The School of Computing and Information’s redesigned Master of Library and Information Science degree program to launch in Fall 2019
The Department of Information Culture and Data Stewardship’s redesigned Master of Library and Information Science (MLIS) degree program will launch in Fall 2019 term. The redesigned program offers a new foundational core that features three new courses, numerous electives that allow students to tailor the degree to their career interests, and a newly created Design Methods Sequence that highlights immersive experiential learning.
“The redesigned MLIS is rooted in the pioneering program to educate librarians to work with children founded at the Carnegie Library of Pittsburgh with Andrew Carnegie as its first benefactor,” explains Dr. Mary K. Biagini, associate professor and director of the School Library Certification program. “One hundred years later, the MLIS degree became the first degree at the University of Pittsburgh to be offered online.

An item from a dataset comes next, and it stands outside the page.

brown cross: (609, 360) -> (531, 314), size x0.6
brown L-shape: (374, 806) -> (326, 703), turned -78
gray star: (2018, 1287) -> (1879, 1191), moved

From its earliest days, the MLIS degree has valued community-based, experiential learning and entrepreneurial thinking, and its quality has been recognized since the first accreditation of library programs by the American Association of Library Schools in 1926.”

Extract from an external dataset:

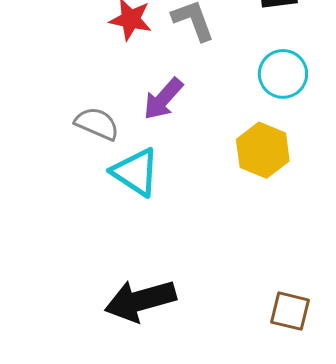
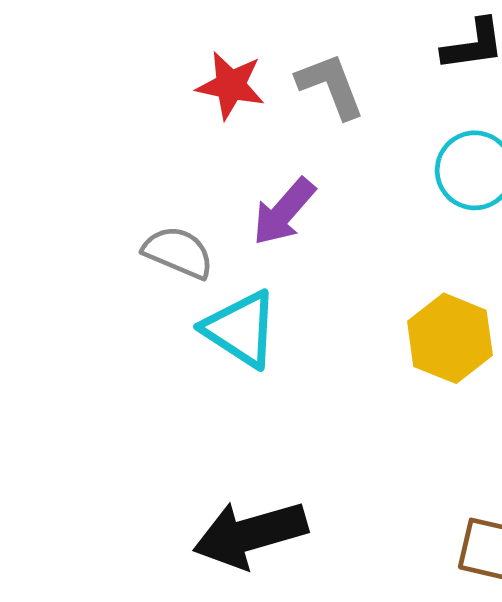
yellow hexagon: (263, 150) -> (450, 338), moved

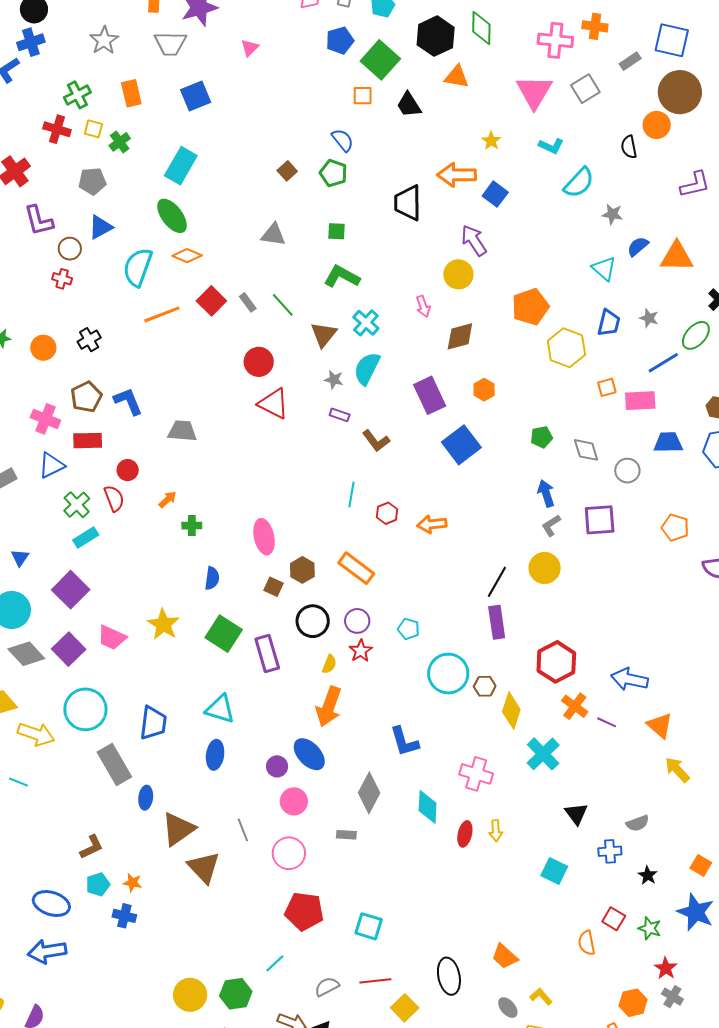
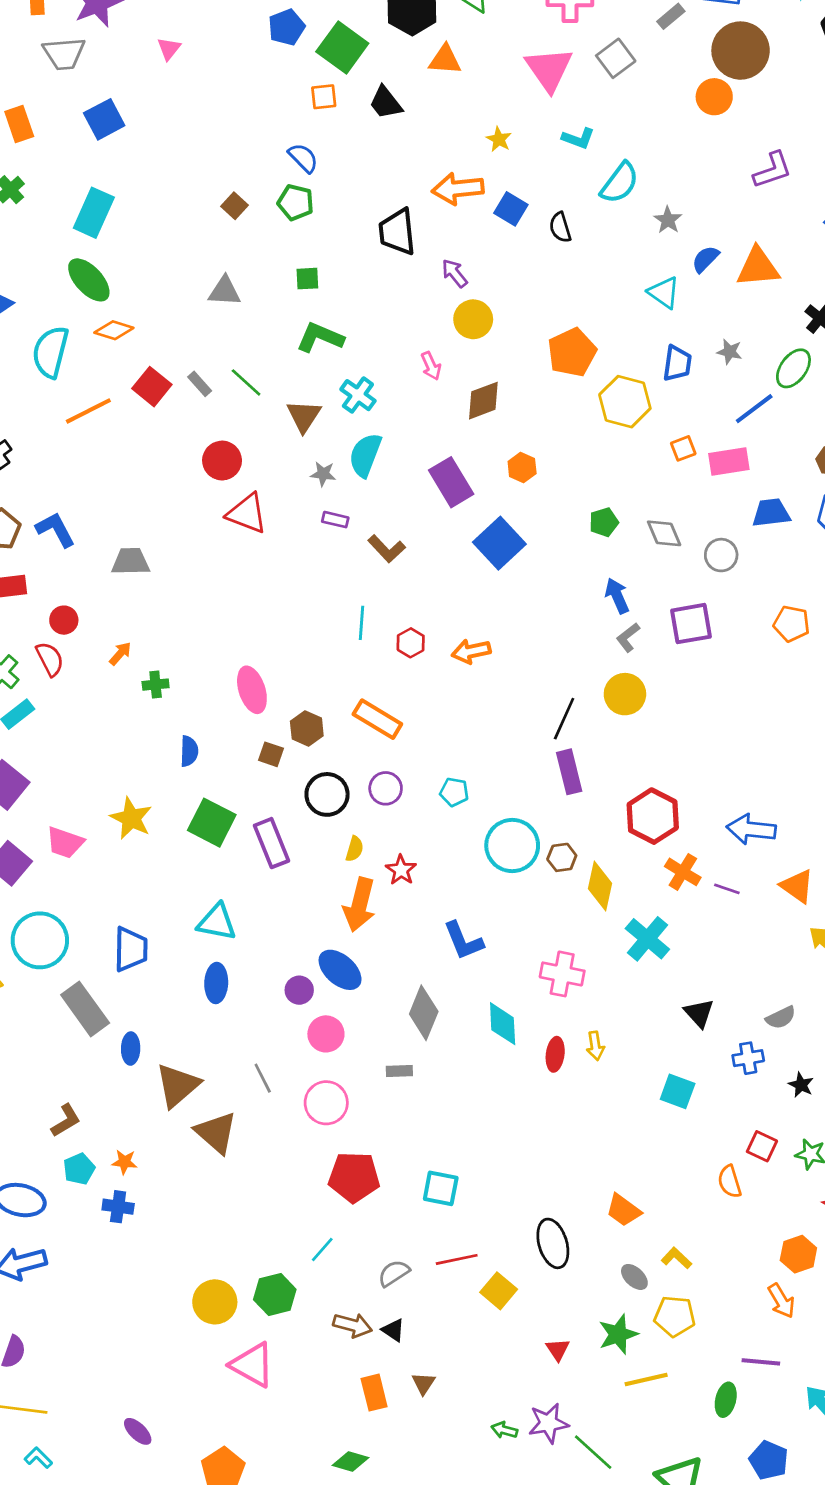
black semicircle: (629, 147) -> (560, 227), moved
gray star: (612, 214) -> (668, 220), turned 30
purple arrow: (474, 240) -> (455, 273), moved, size x0.7
red star: (361, 651) -> (401, 870), moved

The new foundational core, based on the culture and values of librarianship and information science, will prepare students to understand the roles both information and data play in society. These courses focus on the lifecycles of data and information, data and information in systems, and the roles of information professionals in communities. The foundational core and Design Methods Sequence, along with electives that meet specific career interests, prepare graduates of the MLIS program to advocate for and create positive change in their communities.
Our newly developed Design Methods Sequence distinguishes this program by creating opportunities for students to participate in real-world experiences with organizations and communities to create information solutions. Students will practice skills that are essential for information professions including empathy, listening, brainstorming, and problem-solving.

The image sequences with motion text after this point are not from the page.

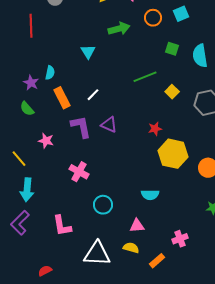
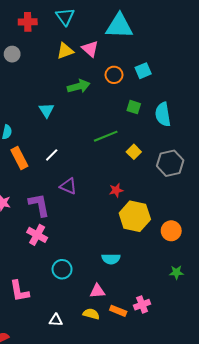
purple L-shape: (81, 127) -> (39, 205), moved
white triangle: (97, 254) -> (56, 320), size x0.5
orange rectangle: (157, 261) -> (118, 311), moved, turned 63

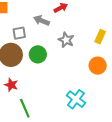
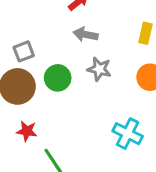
gray arrow: (41, 20) -> (86, 34), moved
gray star: (66, 40) -> (99, 69), moved

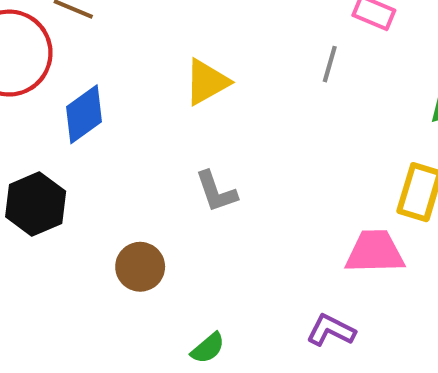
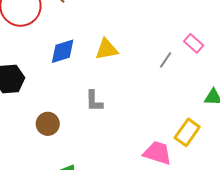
blue diamond: (84, 114) -> (63, 51), moved

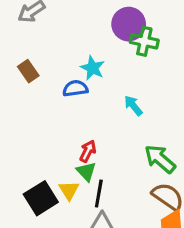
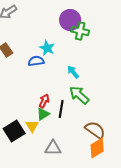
green arrow: (160, 159) -> (79, 95), moved
green triangle: (86, 172) -> (43, 114), turned 40
black line: (99, 193) -> (61, 109), moved

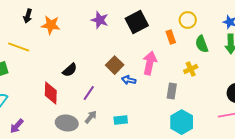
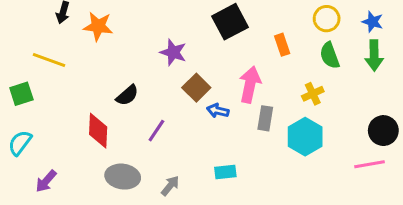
purple star: (100, 20) -> (173, 52), moved
yellow circle: (188, 20) -> (327, 19), moved
gray rectangle: (172, 91) -> (265, 118), moved
gray arrow: (91, 117) -> (170, 186), moved
cyan rectangle: (121, 120) -> (225, 172), moved
cyan hexagon: (182, 122) -> (305, 137), moved

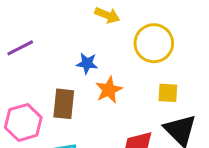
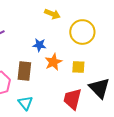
yellow square: (168, 93) -> (78, 67), moved

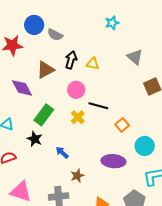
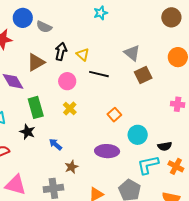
gray triangle: (135, 57) -> (132, 53), moved
yellow triangle: (93, 64) -> (83, 54), turned 32
black line: (98, 106) -> (99, 74), moved
green rectangle: (44, 115) -> (36, 107), turned -50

“Our Design Methods Sequence provides every student with hands-on, experiential learning bolstered by theory learned in the classroom, combined with practice learned by working with organizational partners to develop community-centered solutions to information problems. This is an innovative, three term sequence of courses that teaches students design methods, project management, and teamwork during the entire program,” says Dr. Matt Burton, lecturer in the Department of Information Culture and Data Stewardship, who is organizing the Design Methods Sequence.
The Department is actively recruiting students with diverse academic backgrounds and life experiences to be a part of the pioneering cohort. Applications are being accepted now for Fall Term 2019.